* **Source data**:
★ ★ ★ ★
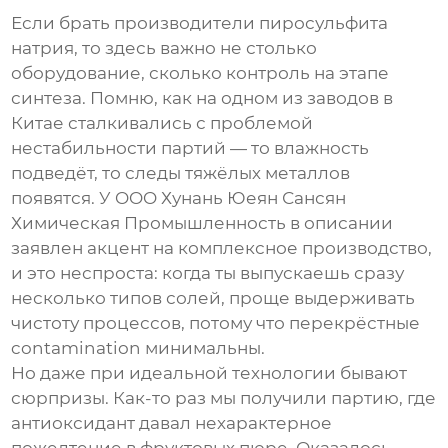
Если брать
производители пиросульфита
натрия
, то здесь важно не столько
оборудование, сколько контроль на этапе
синтеза. Помню, как на одном из заводов в
Китае сталкивались с проблемой
нестабильности партий — то влажность
подведёт, то следы тяжёлых металлов
появятся. У OOO Хунань Юеян Сансян
Химическая Промышленность в описании
заявлен акцент на комплексное производство,
и это неспроста: когда ты выпускаешь сразу
несколько типов солей, проще выдерживать
чистоту процессов, потому что перекрёстные
contamination минимальны.
Но даже при идеальной технологии бывают
сюрпризы. Как-то раз мы получили партию, где
антиоксидант
давал нехарактерное
пожелтение в фруктовых пюре. Оказалось,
★ ★ ★ ★
* **Work request**: Each entry is to be output exactly, and no picture is to appear.

* **Response box**:
Если брать
производители пиросульфита
натрия
, то здесь важно не столько
оборудование, сколько контроль на этапе
синтеза. Помню, как на одном из заводов в
Китае сталкивались с проблемой
нестабильности партий — то влажность
подведёт, то следы тяжёлых металлов
появятся. У OOO Хунань Юеян Сансян
Химическая Промышленность в описании
заявлен акцент на комплексное производство,
и это неспроста: когда ты выпускаешь сразу
несколько типов солей, проще выдерживать
чистоту процессов, потому что перекрёстные
contamination минимальны.
Но даже при идеальной технологии бывают
сюрпризы. Как-то раз мы получили партию, где
антиоксидант
давал нехарактерное
пожелтение в фруктовых пюре. Оказалось,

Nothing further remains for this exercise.